* What you have to do
Please copy the lines below, exactly as they are, from the one with "(bp Paweł Socha), 2001" through the one with "statüsünden çıkarılması için resmi", and leave out the pictures.
┄┄┄┄┄┄
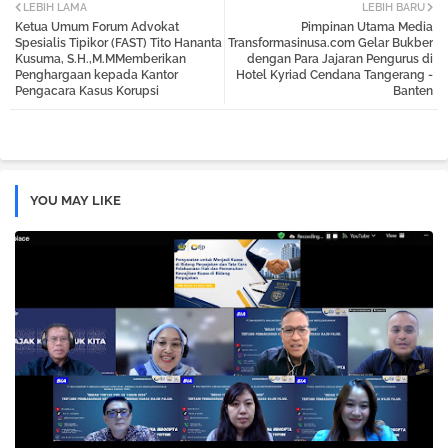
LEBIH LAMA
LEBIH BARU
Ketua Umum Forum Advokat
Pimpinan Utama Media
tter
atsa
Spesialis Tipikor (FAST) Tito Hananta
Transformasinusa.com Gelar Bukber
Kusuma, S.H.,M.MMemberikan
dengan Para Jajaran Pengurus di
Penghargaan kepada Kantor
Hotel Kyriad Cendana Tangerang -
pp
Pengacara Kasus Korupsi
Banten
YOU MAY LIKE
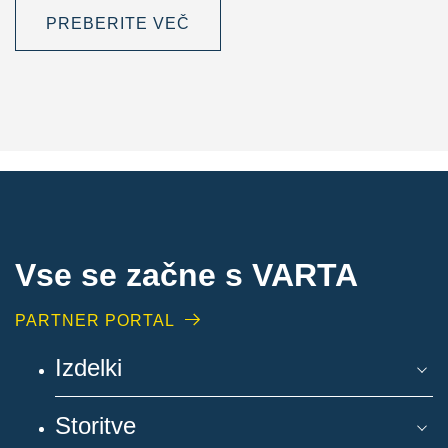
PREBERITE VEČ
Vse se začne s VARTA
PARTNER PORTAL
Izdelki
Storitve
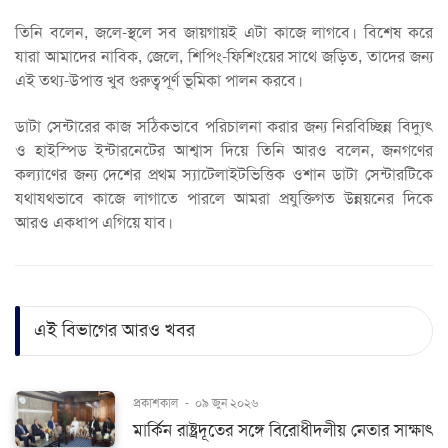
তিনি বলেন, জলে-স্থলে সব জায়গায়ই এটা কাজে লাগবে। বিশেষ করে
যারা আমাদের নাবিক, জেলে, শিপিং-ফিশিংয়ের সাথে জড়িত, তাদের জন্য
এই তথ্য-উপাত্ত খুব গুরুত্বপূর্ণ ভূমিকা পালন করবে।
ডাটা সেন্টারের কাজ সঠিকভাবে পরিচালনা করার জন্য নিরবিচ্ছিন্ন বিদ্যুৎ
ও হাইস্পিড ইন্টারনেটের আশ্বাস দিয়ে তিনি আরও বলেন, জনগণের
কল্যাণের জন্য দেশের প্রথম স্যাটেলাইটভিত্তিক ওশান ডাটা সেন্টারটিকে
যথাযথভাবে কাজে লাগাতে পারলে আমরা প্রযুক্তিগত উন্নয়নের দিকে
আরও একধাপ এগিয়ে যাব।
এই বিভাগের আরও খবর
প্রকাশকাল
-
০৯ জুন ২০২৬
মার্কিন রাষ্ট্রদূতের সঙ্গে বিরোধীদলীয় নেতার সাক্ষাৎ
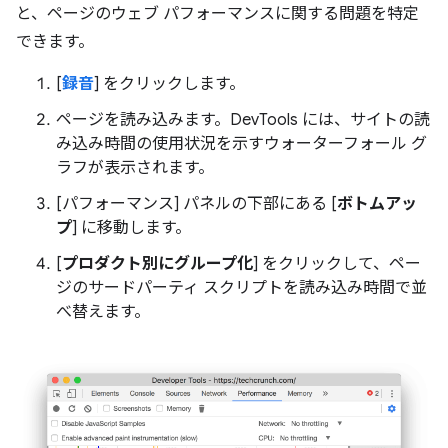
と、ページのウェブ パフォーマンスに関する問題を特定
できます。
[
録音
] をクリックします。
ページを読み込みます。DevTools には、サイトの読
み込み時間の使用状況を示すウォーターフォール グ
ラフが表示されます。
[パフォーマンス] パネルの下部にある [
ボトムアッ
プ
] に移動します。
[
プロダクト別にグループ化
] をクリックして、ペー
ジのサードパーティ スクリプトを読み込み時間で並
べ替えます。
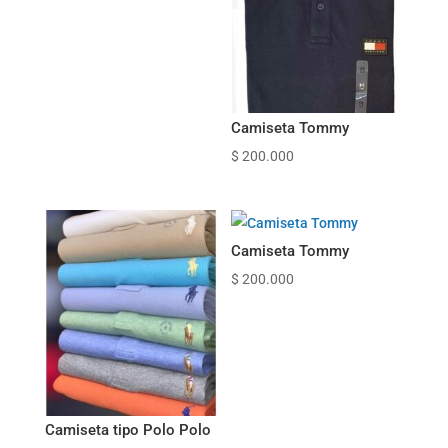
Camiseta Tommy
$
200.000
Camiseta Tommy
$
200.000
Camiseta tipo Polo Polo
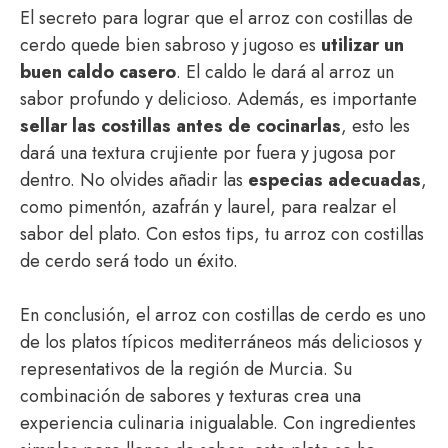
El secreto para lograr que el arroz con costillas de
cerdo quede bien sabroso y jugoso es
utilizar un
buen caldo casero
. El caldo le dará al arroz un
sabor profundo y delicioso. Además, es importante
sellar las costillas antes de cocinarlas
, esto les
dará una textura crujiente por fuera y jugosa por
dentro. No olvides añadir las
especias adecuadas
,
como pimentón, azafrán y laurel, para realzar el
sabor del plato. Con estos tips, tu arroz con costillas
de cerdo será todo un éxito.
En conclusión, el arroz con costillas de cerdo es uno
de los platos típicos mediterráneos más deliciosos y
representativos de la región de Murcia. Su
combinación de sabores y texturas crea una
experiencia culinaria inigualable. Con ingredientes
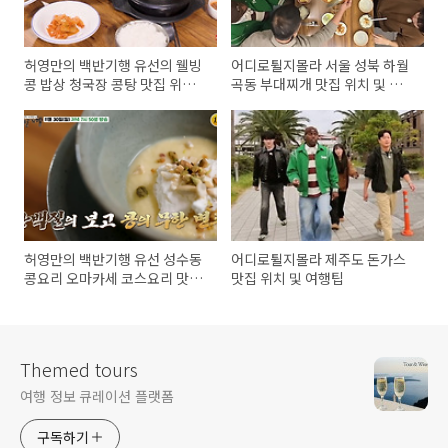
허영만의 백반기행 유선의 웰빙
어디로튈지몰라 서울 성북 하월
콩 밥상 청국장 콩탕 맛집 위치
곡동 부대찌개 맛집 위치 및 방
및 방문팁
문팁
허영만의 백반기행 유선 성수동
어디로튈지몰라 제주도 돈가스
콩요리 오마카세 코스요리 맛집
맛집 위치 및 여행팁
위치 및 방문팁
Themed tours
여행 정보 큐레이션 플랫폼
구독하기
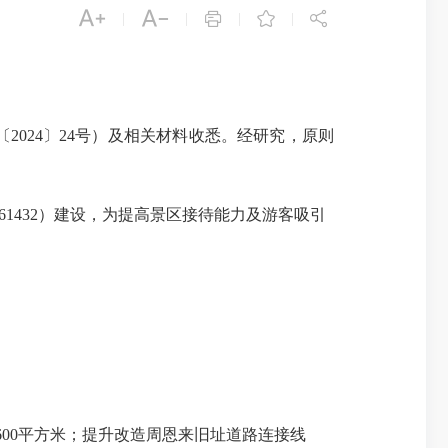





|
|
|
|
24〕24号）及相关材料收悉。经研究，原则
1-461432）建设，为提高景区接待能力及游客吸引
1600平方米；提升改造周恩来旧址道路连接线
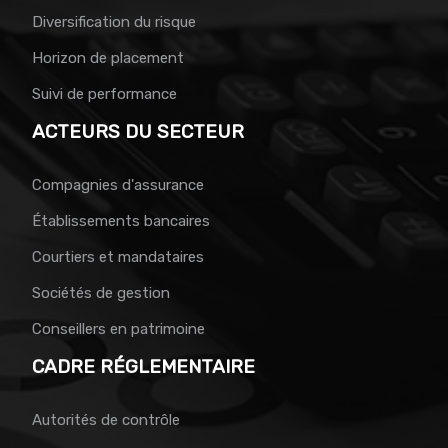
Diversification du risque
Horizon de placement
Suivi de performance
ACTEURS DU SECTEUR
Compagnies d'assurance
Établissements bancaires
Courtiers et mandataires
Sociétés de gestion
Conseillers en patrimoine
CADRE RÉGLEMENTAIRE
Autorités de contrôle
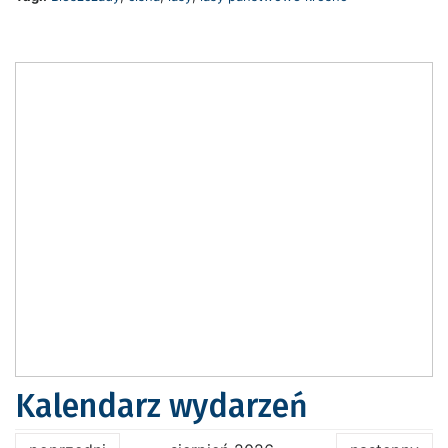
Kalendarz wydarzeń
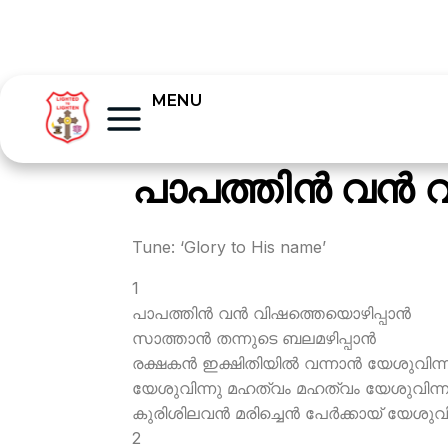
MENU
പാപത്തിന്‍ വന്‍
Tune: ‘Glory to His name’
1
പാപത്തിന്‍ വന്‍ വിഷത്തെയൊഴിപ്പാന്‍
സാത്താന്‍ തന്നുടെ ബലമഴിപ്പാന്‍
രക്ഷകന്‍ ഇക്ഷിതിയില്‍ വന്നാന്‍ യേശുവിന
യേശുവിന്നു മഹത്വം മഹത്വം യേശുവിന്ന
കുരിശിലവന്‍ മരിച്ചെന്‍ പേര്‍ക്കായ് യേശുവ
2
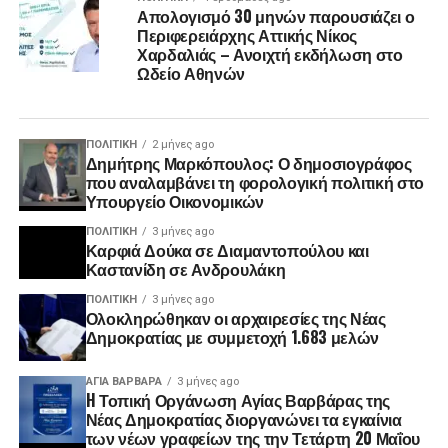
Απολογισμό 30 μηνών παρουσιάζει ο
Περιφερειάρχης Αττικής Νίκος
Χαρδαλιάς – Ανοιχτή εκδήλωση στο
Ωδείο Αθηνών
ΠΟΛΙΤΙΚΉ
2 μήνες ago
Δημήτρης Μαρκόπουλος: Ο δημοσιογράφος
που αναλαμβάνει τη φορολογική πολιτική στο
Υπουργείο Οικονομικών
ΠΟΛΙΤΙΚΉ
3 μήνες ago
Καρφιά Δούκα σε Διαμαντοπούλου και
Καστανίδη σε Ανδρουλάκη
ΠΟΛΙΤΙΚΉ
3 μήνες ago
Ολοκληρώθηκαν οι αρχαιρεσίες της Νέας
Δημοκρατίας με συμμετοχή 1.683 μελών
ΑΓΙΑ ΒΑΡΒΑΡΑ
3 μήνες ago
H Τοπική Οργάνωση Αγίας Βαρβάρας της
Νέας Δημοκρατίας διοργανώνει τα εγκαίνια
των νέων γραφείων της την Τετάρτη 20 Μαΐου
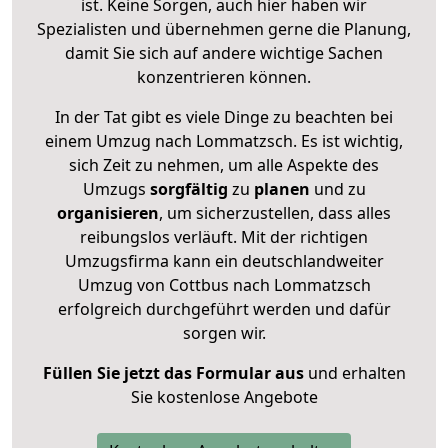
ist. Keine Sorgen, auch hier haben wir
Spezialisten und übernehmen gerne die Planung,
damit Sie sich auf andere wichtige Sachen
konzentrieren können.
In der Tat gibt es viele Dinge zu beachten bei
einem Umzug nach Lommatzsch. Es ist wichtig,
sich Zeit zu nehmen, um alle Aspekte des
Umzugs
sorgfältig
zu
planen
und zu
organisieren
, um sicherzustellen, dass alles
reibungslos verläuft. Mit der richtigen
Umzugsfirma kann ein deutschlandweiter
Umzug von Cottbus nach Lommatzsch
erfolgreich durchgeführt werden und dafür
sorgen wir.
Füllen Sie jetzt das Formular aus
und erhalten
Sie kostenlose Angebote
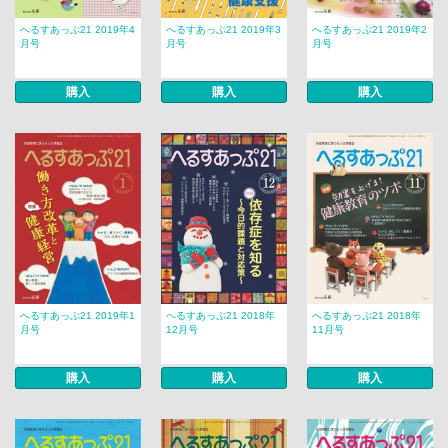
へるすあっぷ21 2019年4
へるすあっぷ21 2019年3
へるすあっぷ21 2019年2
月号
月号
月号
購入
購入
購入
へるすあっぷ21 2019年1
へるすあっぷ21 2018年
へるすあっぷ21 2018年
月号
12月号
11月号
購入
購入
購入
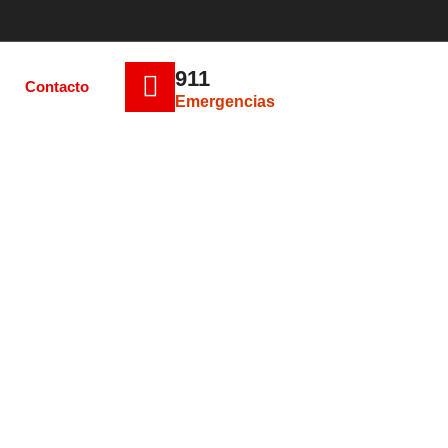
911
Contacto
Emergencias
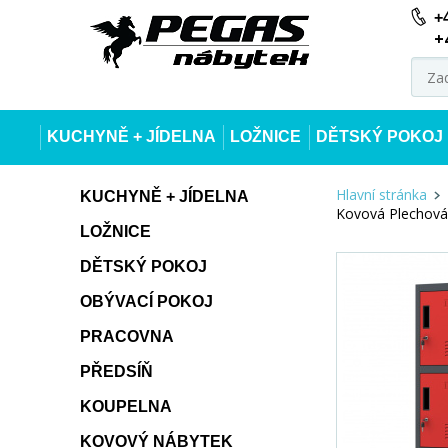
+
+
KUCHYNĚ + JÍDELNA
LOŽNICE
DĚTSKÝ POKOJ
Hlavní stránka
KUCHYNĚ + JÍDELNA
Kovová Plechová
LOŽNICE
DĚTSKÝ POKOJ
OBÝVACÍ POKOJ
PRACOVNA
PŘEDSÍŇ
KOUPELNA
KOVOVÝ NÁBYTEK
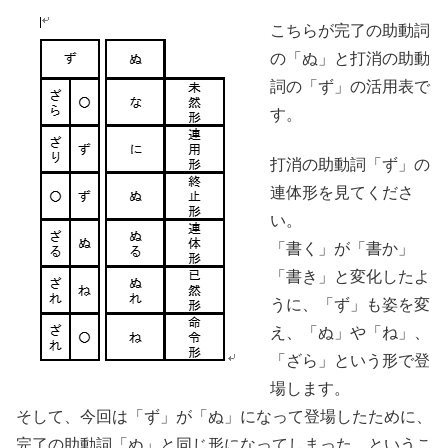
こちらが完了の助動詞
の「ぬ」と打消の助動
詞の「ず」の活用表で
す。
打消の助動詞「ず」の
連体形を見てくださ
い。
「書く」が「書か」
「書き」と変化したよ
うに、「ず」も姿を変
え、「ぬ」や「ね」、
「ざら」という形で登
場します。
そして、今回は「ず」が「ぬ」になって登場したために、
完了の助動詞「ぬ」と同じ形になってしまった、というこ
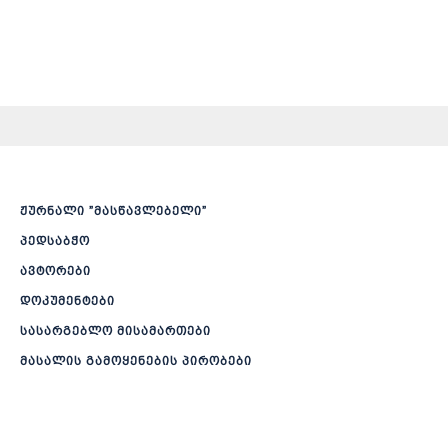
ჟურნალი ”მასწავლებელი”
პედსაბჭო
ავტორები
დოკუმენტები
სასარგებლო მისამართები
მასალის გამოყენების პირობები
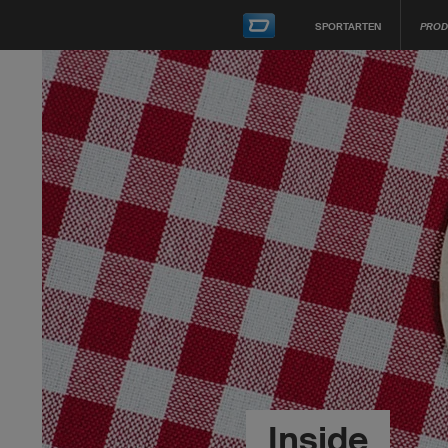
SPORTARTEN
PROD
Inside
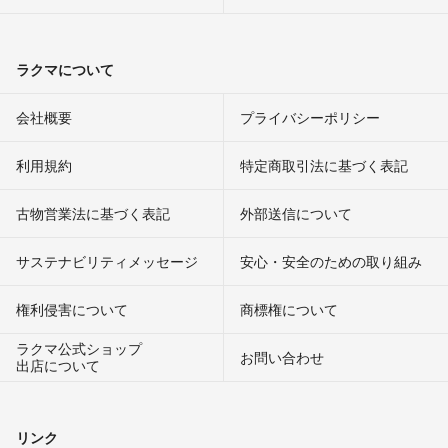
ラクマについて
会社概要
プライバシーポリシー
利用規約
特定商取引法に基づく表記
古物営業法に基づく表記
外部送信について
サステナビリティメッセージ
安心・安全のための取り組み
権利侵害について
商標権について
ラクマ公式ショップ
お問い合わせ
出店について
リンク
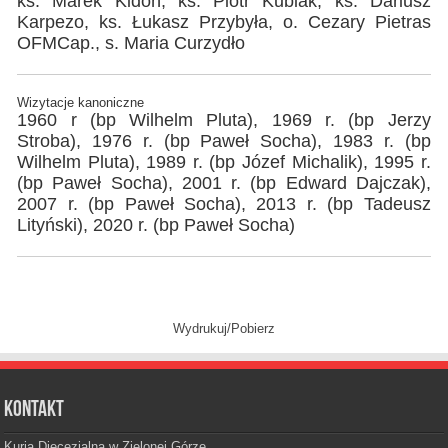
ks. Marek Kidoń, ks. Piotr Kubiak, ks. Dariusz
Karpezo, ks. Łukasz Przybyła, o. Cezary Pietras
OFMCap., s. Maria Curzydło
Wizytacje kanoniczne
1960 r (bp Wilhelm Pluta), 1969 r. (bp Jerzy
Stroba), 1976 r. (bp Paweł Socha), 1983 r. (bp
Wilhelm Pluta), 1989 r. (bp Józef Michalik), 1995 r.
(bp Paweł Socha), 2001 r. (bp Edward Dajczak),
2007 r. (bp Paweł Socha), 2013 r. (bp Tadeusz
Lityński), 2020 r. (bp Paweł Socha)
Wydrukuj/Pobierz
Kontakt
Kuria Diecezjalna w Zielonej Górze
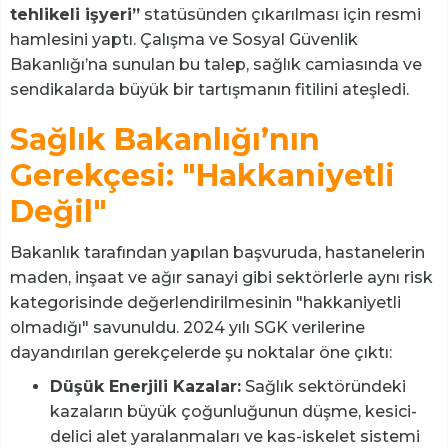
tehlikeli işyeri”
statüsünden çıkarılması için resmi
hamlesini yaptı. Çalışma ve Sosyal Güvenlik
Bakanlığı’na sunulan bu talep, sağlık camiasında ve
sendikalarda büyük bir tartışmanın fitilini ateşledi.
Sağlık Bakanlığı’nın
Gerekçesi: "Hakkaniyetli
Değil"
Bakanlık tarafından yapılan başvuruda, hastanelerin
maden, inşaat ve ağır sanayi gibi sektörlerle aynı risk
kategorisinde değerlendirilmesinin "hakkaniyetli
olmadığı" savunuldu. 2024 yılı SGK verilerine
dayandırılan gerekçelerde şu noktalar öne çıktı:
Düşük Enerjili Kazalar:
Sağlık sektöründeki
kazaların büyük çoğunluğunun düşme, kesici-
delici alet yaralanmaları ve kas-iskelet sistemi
┄┄┄┄┄┄
* Exercise output
(bp Paweł Socha), 2001 r. (bp Edward Dajczak),
2007 r. (bp Paweł Socha), 2013 r. (bp Tadeusz
Lityński), 2020 r. (bp Paweł Socha)
Wydrukuj/Pobierz
Kontakt
Kuria Diecezjalna w Zielonej Górze
tehlikeli işyeri”
statüsünden çıkarılması için resmi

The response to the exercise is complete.